### TASK TO COMPLETE
Exclude the pictures and reproduce exactly the lines that run from the one holding "Дизайн (883, 87)" to the end of the entries below.

(Dataset entries)
══════════
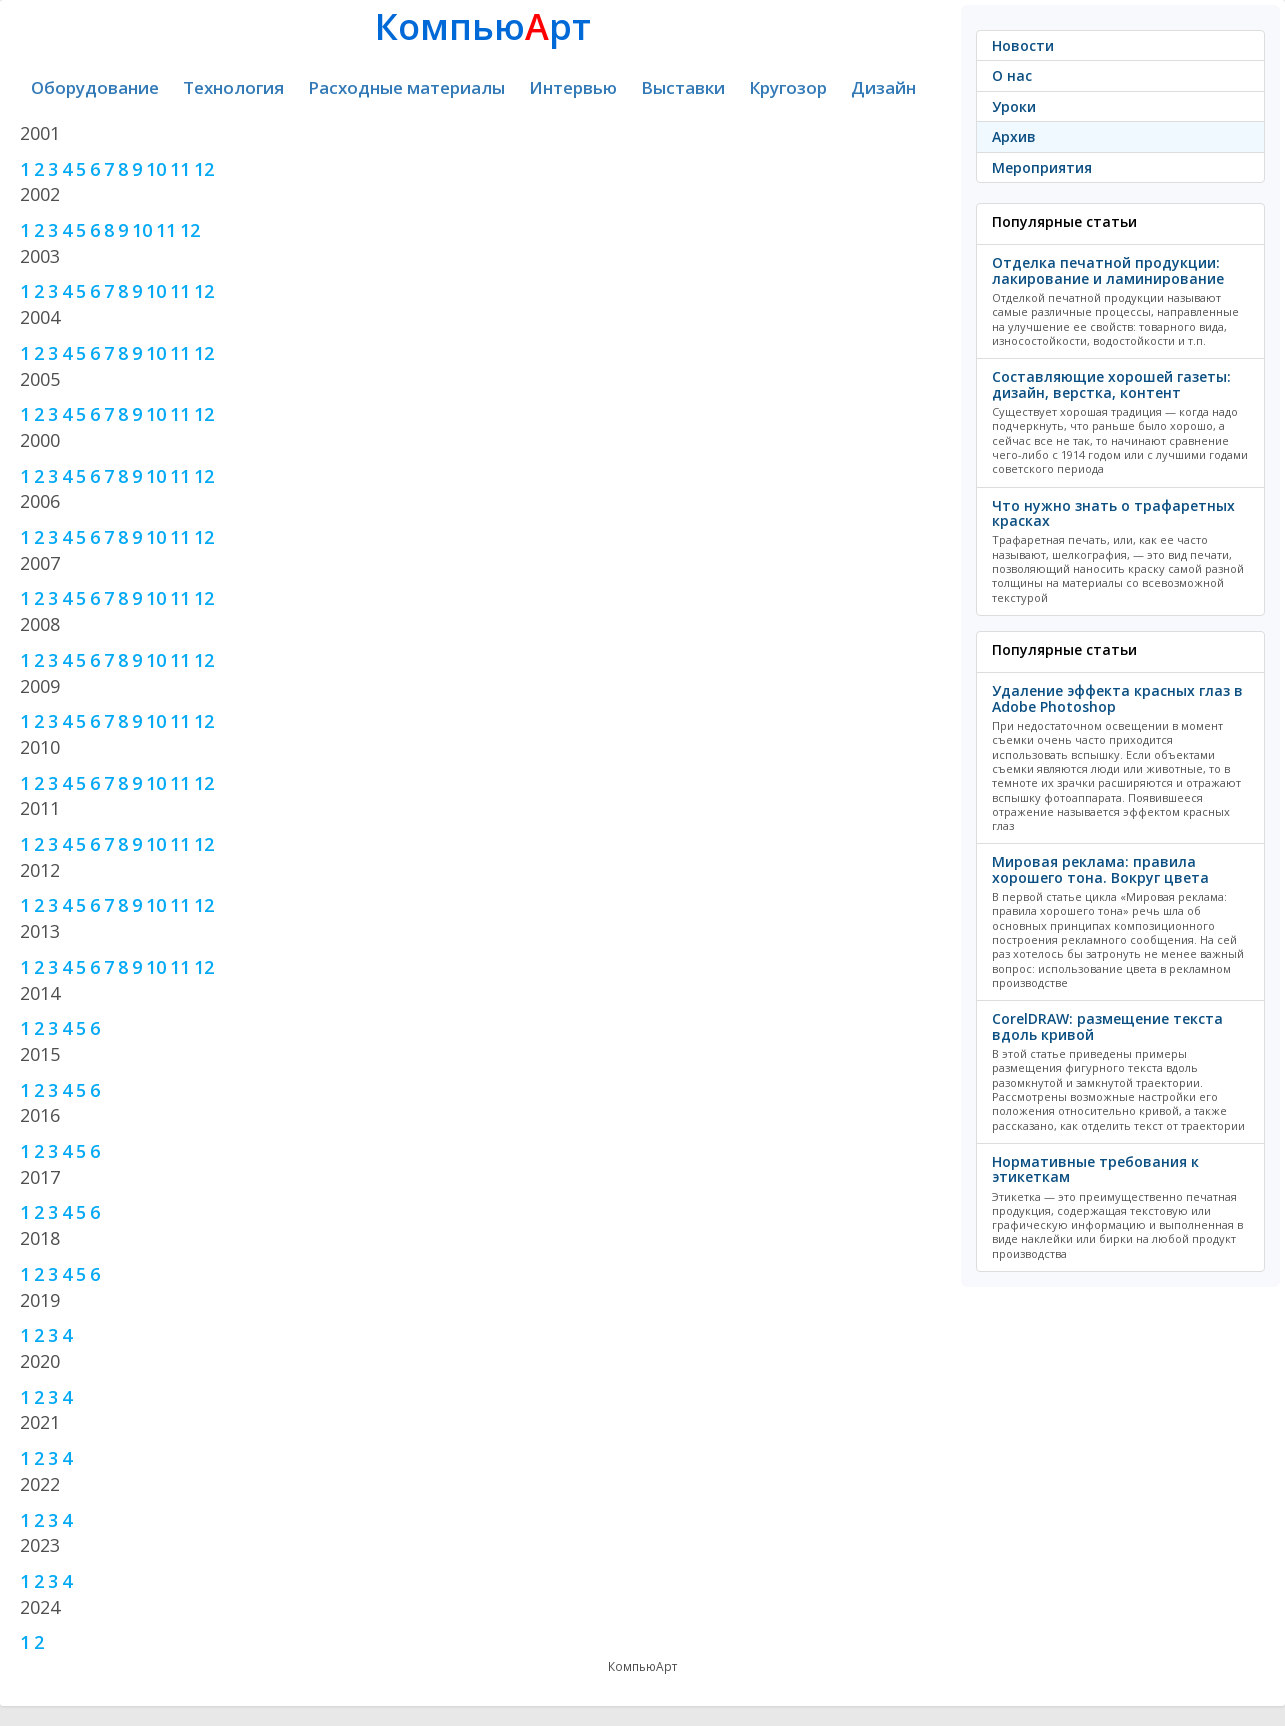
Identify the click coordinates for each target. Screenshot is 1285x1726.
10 (156, 169)
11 (180, 169)
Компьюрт (483, 26)
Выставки (683, 87)
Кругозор (788, 87)
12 (204, 169)
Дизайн (883, 87)
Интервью (573, 87)
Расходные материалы (406, 87)
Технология (233, 87)
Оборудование (95, 87)
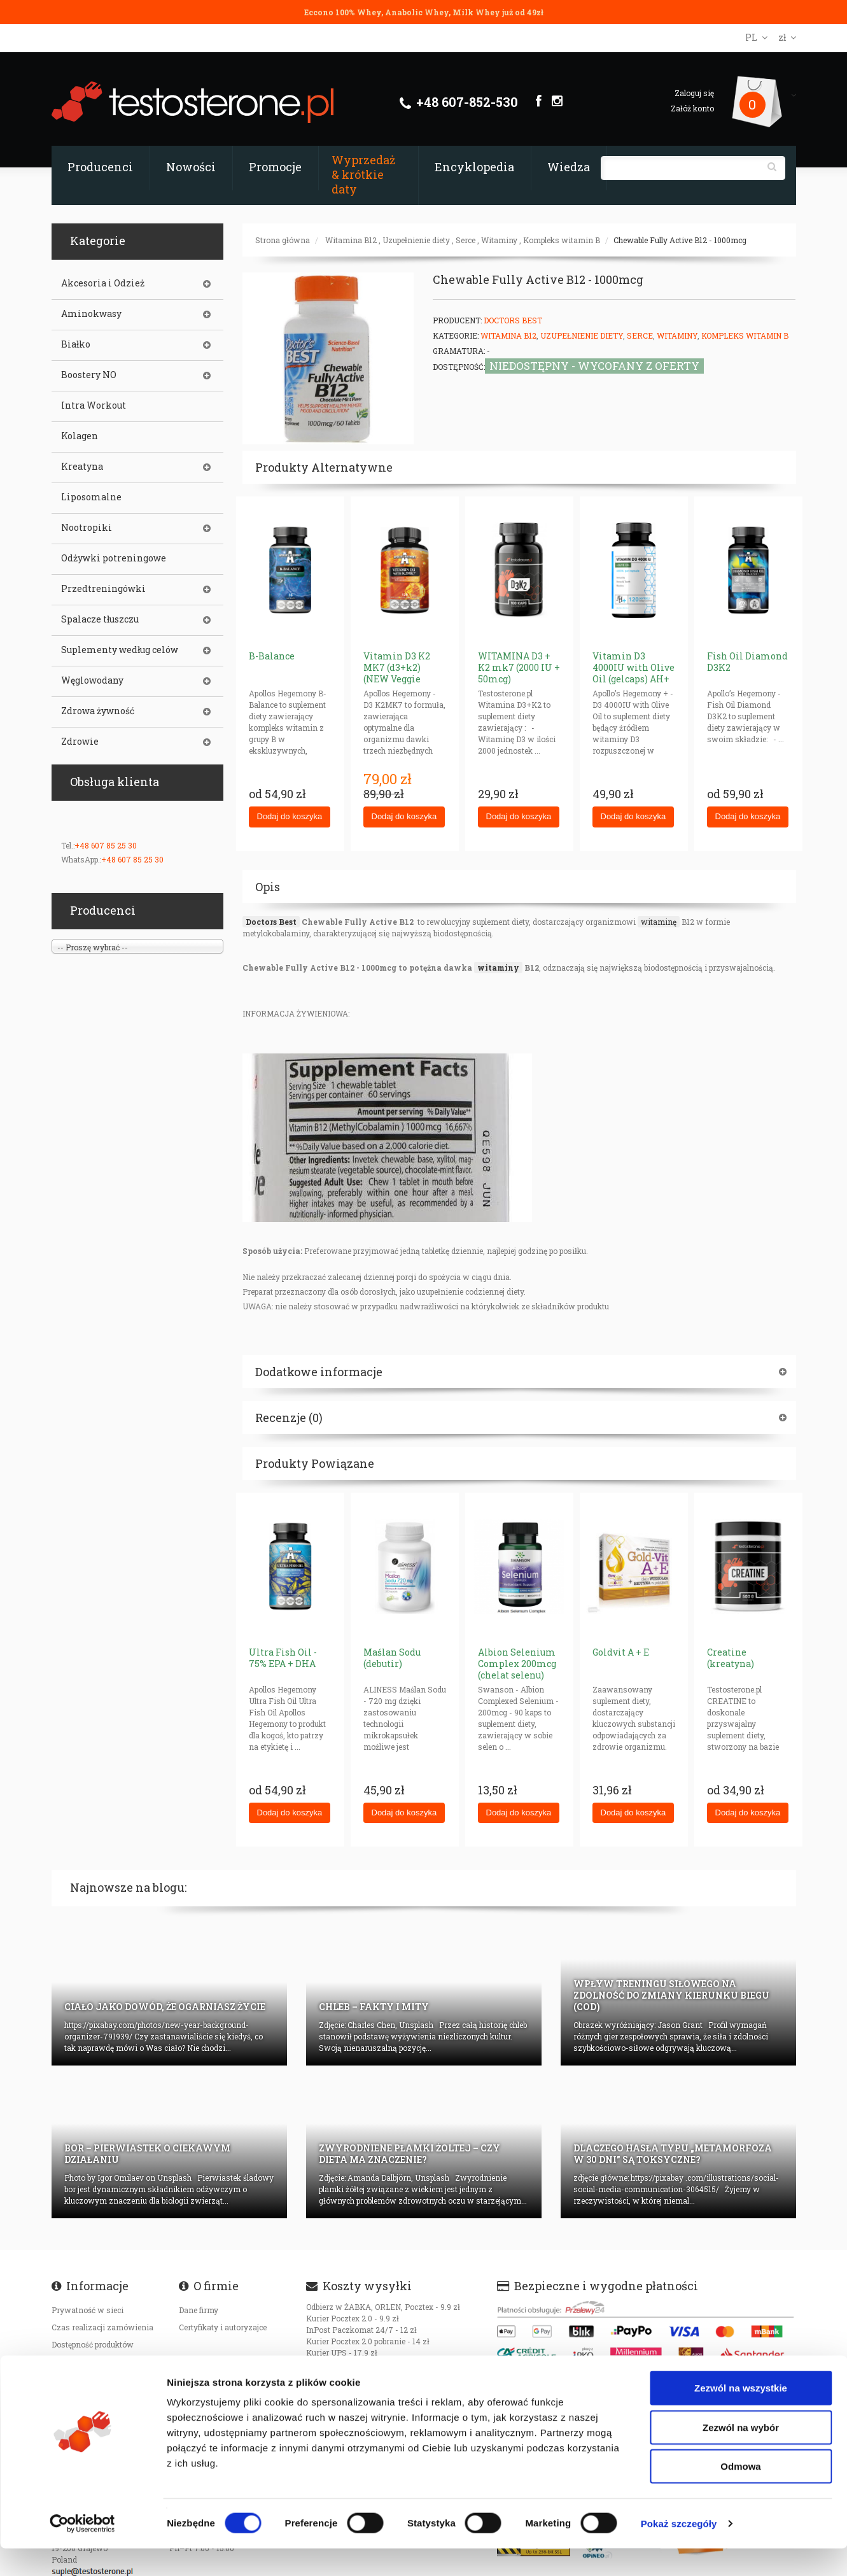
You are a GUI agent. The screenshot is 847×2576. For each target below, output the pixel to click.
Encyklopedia (474, 166)
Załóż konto (692, 108)
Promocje (275, 166)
══════════
### ANSWER TO THIS TASK
Дизайн (883, 87)
Интервью (573, 87)
Расходные материалы (406, 87)
Технология (233, 87)
Оборудование (95, 87)
You are a GUI agent. The screenshot is 847×2576. For each target below, output the pixel to click.
Encyklopedia (474, 166)
Załóż konto (692, 108)
Promocje (275, 166)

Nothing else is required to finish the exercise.